Trying to read arc.gz files using CommonCrawl Support Library

30 views

Skip to first unread message

Laurier Rochon

unread,

Apr 18, 2014, 12:20:25 AM4/18/14

to common...@googlegroups.com

Hi there,
I'm pretty comfortable with AWS, but not so much with Java, jars and hadoop. I've been trying to get the simple example here https://github.com/commoncrawl/commoncrawl to work (by feeding an InputStream to the ARCFileReader), but I get the following error message:

$ ./bin/launcher.sh org.commoncrawl.util.shared.ARCFileReader --awsAccessKey xxxxxxxxxxxxxxx --awsSecret xxxxxxxxxxxxx --file s3n://aws-publicdatasets/common-crawl/parse-output/segment/1341690164240/1341819847375_4319.arc.gz

CCAPP_HOME:/home/ec2-user/commoncrawl/bin/..

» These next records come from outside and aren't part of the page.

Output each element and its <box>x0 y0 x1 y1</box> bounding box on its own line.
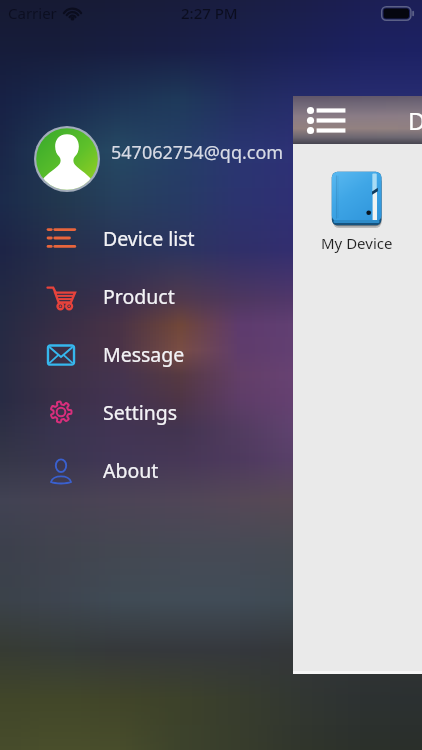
button[interactable]: About <box>0 448 422 492</box>
staticText: Settings <box>103 399 178 426</box>
staticText: 547062754@qq.com <box>111 140 284 165</box>
staticText: D <box>408 104 422 137</box>
button[interactable]: Settings <box>0 390 422 434</box>
button[interactable]: Product <box>0 274 422 318</box>
button[interactable]: My Device <box>309 171 404 253</box>
button[interactable]: Message <box>0 332 422 376</box>
staticText: 2:27 PM <box>181 3 238 23</box>
staticText: About <box>103 457 159 484</box>
staticText: Carrier <box>8 3 57 23</box>
staticText: My Device <box>321 233 393 253</box>
staticText: Message <box>103 341 185 368</box>
button[interactable]: Menu <box>301 96 353 144</box>
staticText: Device list <box>103 225 195 252</box>
staticText: Product <box>103 283 175 310</box>
button[interactable]: Device list <box>0 216 422 260</box>
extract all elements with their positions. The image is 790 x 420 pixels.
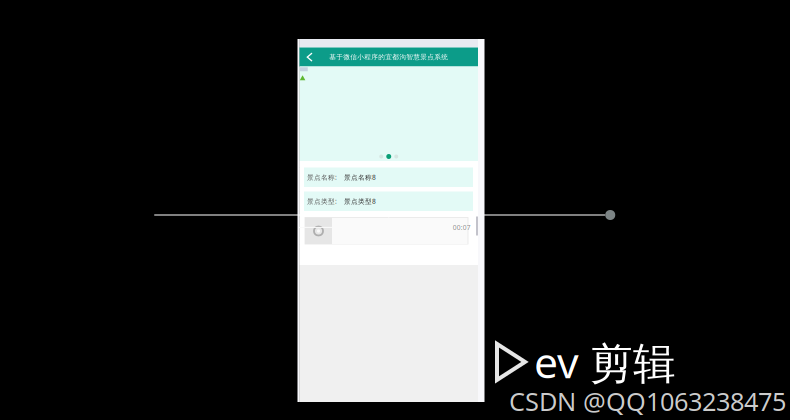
staticText: ev 剪辑: [534, 334, 676, 390]
staticText: 00:07: [453, 223, 471, 232]
button[interactable]: Play: [305, 218, 332, 244]
staticText: 景点类型:: [307, 197, 337, 206]
button[interactable]: Back: [300, 48, 318, 66]
staticText: 景点类型8: [344, 197, 376, 206]
staticText: 基于微信小程序的宜都沟智慧景点系统: [329, 53, 448, 61]
staticText: 景点名称8: [344, 173, 376, 182]
staticText: CSDN @QQ1063238475: [509, 384, 786, 418]
staticText: 景点名称:: [307, 173, 337, 182]
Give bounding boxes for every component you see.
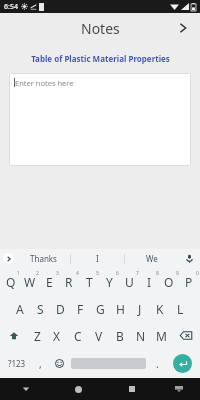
button[interactable]: D [50, 295, 70, 322]
staticText: T [86, 274, 93, 290]
staticText: S [37, 301, 44, 317]
button[interactable]: Enter notes here [9, 73, 191, 166]
button[interactable]: . [148, 349, 167, 378]
button[interactable]: R [59, 268, 79, 295]
staticText: 6:54 [4, 2, 18, 12]
staticText: Enter notes here [15, 78, 74, 88]
staticText: . [156, 357, 159, 371]
staticText: O [164, 274, 174, 290]
button[interactable]: W [20, 268, 39, 295]
button[interactable]: V [88, 322, 109, 349]
staticText: 8 [156, 270, 159, 277]
staticText: Table of Plastic Material Properties [31, 53, 170, 64]
button[interactable]: O [159, 268, 179, 295]
button[interactable]: , [31, 349, 50, 378]
staticText: L [177, 301, 184, 317]
button[interactable]: Expand suggestions [0, 249, 16, 268]
button[interactable]: U [119, 268, 139, 295]
staticText: D [56, 301, 65, 317]
button[interactable]: Voice input [178, 249, 200, 268]
staticText: 6 [116, 270, 119, 277]
staticText: We [146, 253, 158, 264]
button[interactable]: C [67, 322, 88, 349]
button[interactable]: Next [172, 17, 194, 39]
button[interactable]: A [10, 295, 30, 322]
button[interactable]: E [39, 268, 59, 295]
staticText: A [16, 301, 24, 317]
staticText: I [96, 253, 99, 264]
button[interactable]: P [179, 268, 199, 295]
staticText: Q [6, 274, 16, 290]
button[interactable]: Thanks [16, 249, 70, 268]
button[interactable]: Z [27, 322, 47, 349]
button[interactable]: K [150, 295, 170, 322]
button[interactable]: Shift [1, 322, 27, 349]
button[interactable]: T [79, 268, 99, 295]
staticText: H [116, 301, 125, 317]
staticText: Notes [81, 19, 120, 38]
staticText: 0 [196, 270, 199, 277]
staticText: 9 [176, 270, 179, 277]
button[interactable]: I [71, 249, 124, 268]
button[interactable]: B [109, 322, 130, 349]
button[interactable]: S [30, 295, 50, 322]
button[interactable]: Q [1, 268, 20, 295]
staticText: E [46, 274, 53, 290]
staticText: Y [106, 274, 113, 290]
button[interactable]: ?123 [3, 349, 31, 378]
staticText: ?123 [8, 358, 26, 369]
button[interactable]: L [170, 295, 190, 322]
staticText: G [96, 301, 105, 317]
button[interactable]: Emoji [50, 349, 69, 378]
button[interactable]: Y [99, 268, 119, 295]
staticText: 3 [56, 270, 59, 277]
staticText: 4 [76, 270, 79, 277]
staticText: 2 [36, 270, 39, 277]
button[interactable]: Home [52, 378, 105, 400]
staticText: V [95, 328, 103, 344]
button[interactable]: H [110, 295, 130, 322]
staticText: N [136, 328, 146, 344]
button[interactable]: M [151, 322, 172, 349]
staticText: 1 [17, 270, 20, 277]
staticText: X [53, 328, 61, 344]
staticText: M [156, 328, 167, 344]
staticText: I [147, 274, 152, 290]
staticText: 7 [136, 270, 139, 277]
staticText: W [24, 274, 36, 290]
staticText: 5 [96, 270, 99, 277]
staticText: K [156, 301, 164, 317]
staticText: U [125, 274, 134, 290]
staticText: J [138, 301, 142, 317]
staticText: R [65, 274, 73, 290]
staticText: Thanks [30, 253, 57, 264]
button[interactable]: I [139, 268, 159, 295]
staticText: F [77, 301, 84, 317]
button[interactable]: G [90, 295, 110, 322]
button[interactable]: X [47, 322, 67, 349]
button[interactable]: Back [0, 378, 52, 400]
staticText: , [39, 357, 42, 371]
staticText: P [185, 274, 193, 290]
button[interactable]: Hide keyboard [158, 378, 200, 400]
button[interactable]: Recents [105, 378, 158, 400]
button[interactable]: N [130, 322, 151, 349]
button[interactable]: We [125, 249, 178, 268]
staticText: Z [34, 328, 41, 344]
button[interactable]: J [130, 295, 150, 322]
button[interactable]: F [70, 295, 90, 322]
staticText: B [116, 328, 124, 344]
button[interactable]: Backspace [172, 322, 199, 349]
button[interactable]: Enter [167, 349, 197, 378]
staticText: C [74, 328, 82, 344]
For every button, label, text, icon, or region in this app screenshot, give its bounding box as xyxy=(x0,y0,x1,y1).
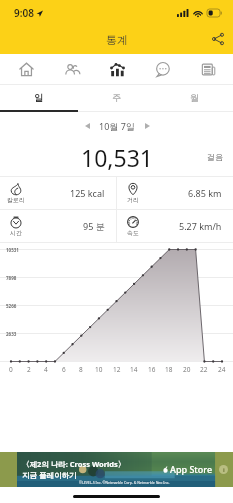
staticText: 10 xyxy=(95,365,103,374)
staticText: 칼로리 xyxy=(7,196,25,204)
staticText: 7898 xyxy=(6,275,17,281)
button[interactable]: 월 xyxy=(155,85,233,112)
staticText: 18 xyxy=(165,365,173,374)
staticText: 속도 xyxy=(127,229,139,237)
staticText: 22 xyxy=(200,365,208,374)
staticText: 10,531 xyxy=(81,142,153,170)
staticText: 5.27 km/h xyxy=(179,220,222,232)
button[interactable]: Next day xyxy=(138,117,156,135)
staticText: 10531 xyxy=(6,247,19,253)
staticText: 20 xyxy=(183,365,191,374)
staticText: 5266 xyxy=(6,303,17,309)
button[interactable]: 거리 xyxy=(117,177,233,209)
staticText: 〈제2의 나라: Cross Worlds〉 xyxy=(22,459,126,469)
staticText: 2633 xyxy=(6,331,17,337)
staticText: i xyxy=(223,466,225,474)
button[interactable]: 칼로리 xyxy=(0,177,116,209)
staticText: 6.85 km xyxy=(188,187,222,199)
button[interactable]: Share xyxy=(207,28,229,50)
staticText: 10월 7일 xyxy=(99,120,135,132)
staticText: 주 xyxy=(112,92,121,103)
staticText: 4 xyxy=(44,365,48,374)
button[interactable]: 〈제2의 나라: Cross Worlds〉 xyxy=(0,452,233,487)
staticText: 14 xyxy=(130,365,138,374)
staticText: ©LEVEL-5 Inc. ©Netmarble Corp. & Netmarb… xyxy=(79,480,170,485)
staticText: 8 xyxy=(79,365,83,374)
button[interactable]: News xyxy=(188,54,228,85)
staticText: 12 xyxy=(113,365,121,374)
button[interactable]: Home xyxy=(6,54,46,85)
staticText: 6 xyxy=(62,365,66,374)
staticText: 일 xyxy=(34,92,43,103)
button[interactable]: Statistics xyxy=(97,54,137,85)
button[interactable]: 시간 xyxy=(0,210,116,242)
staticText: 125 kcal xyxy=(70,187,105,199)
staticText: 9:08 xyxy=(14,6,34,20)
staticText: 0 xyxy=(9,365,13,374)
staticText: 16 xyxy=(148,365,156,374)
other: Ad info xyxy=(219,465,228,474)
button[interactable]: 일 xyxy=(0,85,77,112)
staticText: 24 xyxy=(218,365,226,374)
button[interactable]: Friends xyxy=(51,54,91,85)
staticText: 지금 플레이하기 xyxy=(22,470,77,480)
button[interactable]: Chat xyxy=(142,54,182,85)
staticText: 2 xyxy=(27,365,31,374)
staticText: 월 xyxy=(190,92,199,103)
staticText: 거리 xyxy=(127,196,139,204)
staticText: App Store xyxy=(170,463,213,475)
button[interactable]: 주 xyxy=(77,85,155,112)
button[interactable]: Previous day xyxy=(78,117,96,135)
staticText: 걸음 xyxy=(207,152,223,162)
staticText: 통계 xyxy=(106,33,128,47)
button[interactable]: 속도 xyxy=(117,210,233,242)
staticText: 95 분 xyxy=(83,220,105,232)
staticText: 시간 xyxy=(10,229,22,237)
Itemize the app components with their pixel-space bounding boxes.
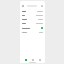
button[interactable]: Status <box>20 26 45 30</box>
button[interactable]: Menu <box>20 3 45 8</box>
button[interactable]: Profile <box>38 58 41 61</box>
button[interactable] <box>20 30 45 34</box>
button[interactable] <box>20 9 45 13</box>
button[interactable]: Search <box>31 58 34 61</box>
button[interactable] <box>20 21 45 25</box>
other: Status <box>41 27 43 29</box>
other: Menu <box>22 5 24 7</box>
button[interactable] <box>20 17 45 21</box>
button[interactable]: Home <box>24 58 27 61</box>
button[interactable] <box>20 13 45 17</box>
other: More options <box>41 5 43 7</box>
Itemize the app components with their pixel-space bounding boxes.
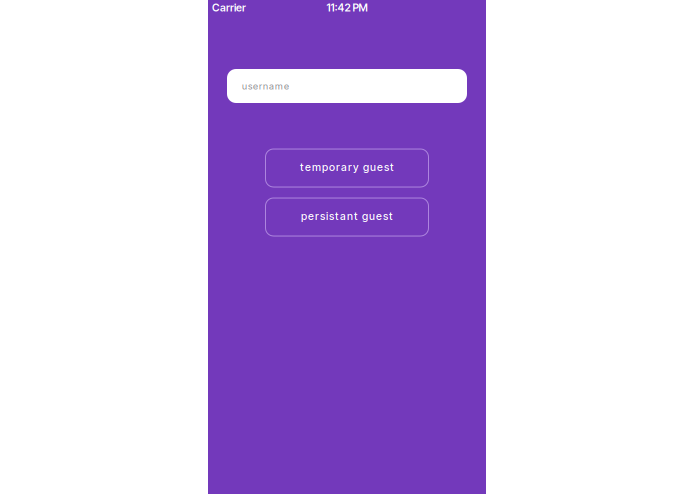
staticText: p e r s i s t a n t g u e s t [301, 210, 393, 222]
staticText: 11:42 PM [326, 1, 368, 14]
button[interactable]: persistant guest [266, 198, 428, 236]
staticText: Carrier [212, 1, 246, 14]
staticText: u s e r n a m e [242, 80, 289, 92]
staticText: t e m p o r a r y g u e s t [300, 160, 394, 173]
button[interactable]: temporary guest [266, 149, 428, 187]
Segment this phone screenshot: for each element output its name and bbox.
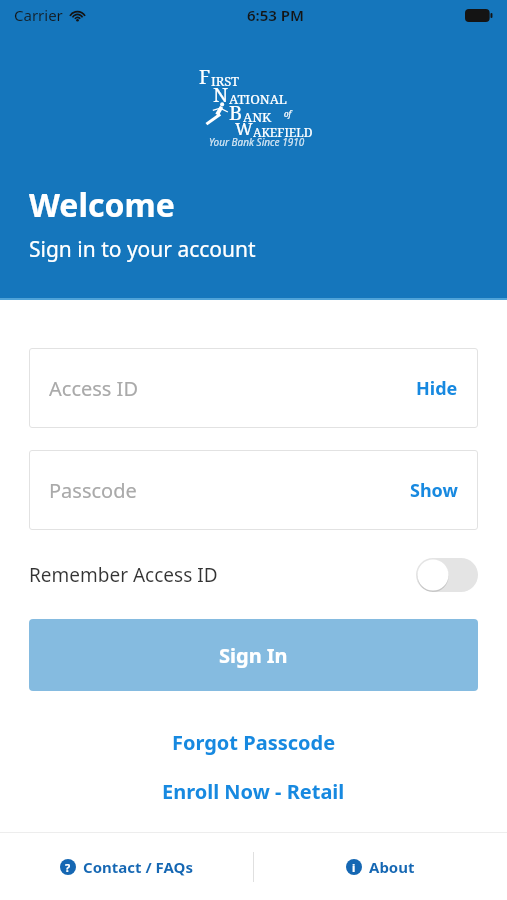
staticText: B	[229, 99, 243, 126]
button[interactable]: Hide	[416, 376, 458, 401]
button[interactable]: Show	[410, 478, 458, 503]
staticText: Sign In	[219, 642, 288, 669]
button[interactable]: Forgot Passcode	[0, 729, 507, 756]
staticText: i	[352, 860, 356, 875]
staticText: N	[213, 81, 229, 108]
staticText: Contact / FAQs	[83, 857, 193, 877]
staticText: Forgot Passcode	[172, 729, 336, 756]
staticText: Your Bank Since 1910	[209, 135, 305, 149]
staticText: Welcome	[29, 183, 175, 227]
button[interactable]: Sign In	[29, 619, 478, 691]
button[interactable]: Passcode	[49, 450, 458, 530]
button[interactable]: Remember Access ID	[29, 552, 478, 598]
staticText: Enroll Now - Retail	[162, 778, 345, 805]
staticText: W	[235, 117, 253, 140]
staticText: Passcode	[49, 477, 137, 504]
staticText: Access ID	[49, 375, 138, 402]
staticText: AKEFIELD	[253, 124, 313, 140]
staticText: About	[369, 857, 415, 877]
button[interactable]: Access ID	[49, 348, 458, 428]
staticText: Hide	[416, 376, 458, 401]
staticText: Carrier	[14, 5, 63, 25]
button[interactable]: ?	[0, 833, 253, 900]
staticText: ?	[65, 860, 71, 875]
staticText: IRST	[211, 72, 240, 90]
staticText: ATIONAL	[229, 90, 287, 108]
button[interactable]: Remember Access ID toggle	[416, 558, 478, 592]
staticText: F	[199, 64, 211, 90]
staticText: 6:53 PM	[247, 5, 304, 25]
staticText: Sign in to your account	[29, 235, 256, 264]
staticText: ANK	[243, 108, 272, 126]
button[interactable]: Enroll Now - Retail	[0, 778, 507, 805]
staticText: Remember Access ID	[29, 562, 218, 588]
staticText: of	[284, 108, 292, 119]
staticText: Show	[410, 478, 458, 503]
button[interactable]: i	[254, 833, 507, 900]
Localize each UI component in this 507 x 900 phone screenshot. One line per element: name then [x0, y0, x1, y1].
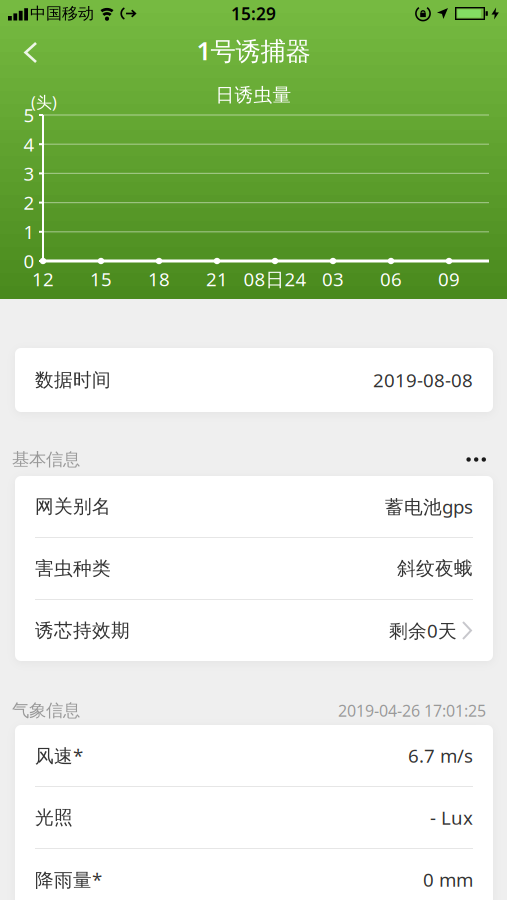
button[interactable]: More: [454, 449, 507, 470]
staticText: 中国移动: [30, 4, 94, 23]
staticText: 降雨量*: [35, 867, 102, 892]
staticText: 0: [24, 249, 34, 273]
staticText: 蓄电池gps: [385, 494, 473, 519]
staticText: 06: [380, 267, 402, 291]
staticText: 诱芯持效期: [35, 619, 130, 642]
staticText: 2019-04-26 17:01:25: [338, 700, 486, 721]
staticText: 15:29: [231, 2, 276, 25]
staticText: 数据时间: [35, 368, 111, 391]
button[interactable]: Back: [8, 30, 64, 74]
staticText: 6.7 m/s: [408, 743, 473, 768]
staticText: 4: [24, 132, 34, 157]
staticText: 12: [32, 267, 54, 291]
staticText: 网关别名: [35, 495, 111, 518]
staticText: 0 mm: [423, 867, 473, 892]
staticText: 18: [148, 267, 170, 291]
staticText: 斜纹夜蛾: [397, 557, 473, 580]
staticText: 光照: [35, 806, 73, 829]
staticText: 08日24: [244, 267, 306, 291]
staticText: 日诱虫量: [216, 84, 292, 106]
staticText: 09: [438, 267, 460, 291]
staticText: 剩余0天: [389, 618, 457, 643]
staticText: 2: [24, 190, 34, 215]
staticText: - Lux: [430, 805, 473, 830]
staticText: (头): [31, 91, 57, 113]
staticText: 3: [24, 161, 34, 186]
staticText: 基本信息: [12, 449, 80, 470]
button[interactable]: 数据时间: [0, 348, 507, 412]
staticText: 15: [90, 267, 112, 291]
staticText: 2019-08-08: [373, 368, 473, 392]
staticText: 风速*: [35, 743, 83, 768]
staticText: 5: [24, 103, 34, 127]
staticText: 21: [206, 267, 228, 291]
staticText: 1: [24, 219, 34, 244]
staticText: 害虫种类: [35, 557, 111, 580]
staticText: 1号诱捕器: [196, 34, 310, 67]
button[interactable]: 诱芯持效期: [15, 600, 493, 661]
staticText: 气象信息: [12, 700, 80, 721]
staticText: 03: [322, 267, 344, 291]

CCAPP_CONF_DIR:/home/ec2-user/commoncrawl/bin/../conf

CCAPP_LOG_DIR:/home/ec2-user/commoncrawl/bin/../logs

Please build commoncrawl jar

JAVA_HOME:/usr/lib/jvm/java

Unable to locate hadoop core jar file. Please check your hadoop installation.

This is directly after I've cloned the git repo and ran "ant" from the root. I've setup the path for hadoop in the build.properties file (/usr/bin/hadoop), but not sure if I missed something else. This is running on a small instance of the commoncrawl AMI.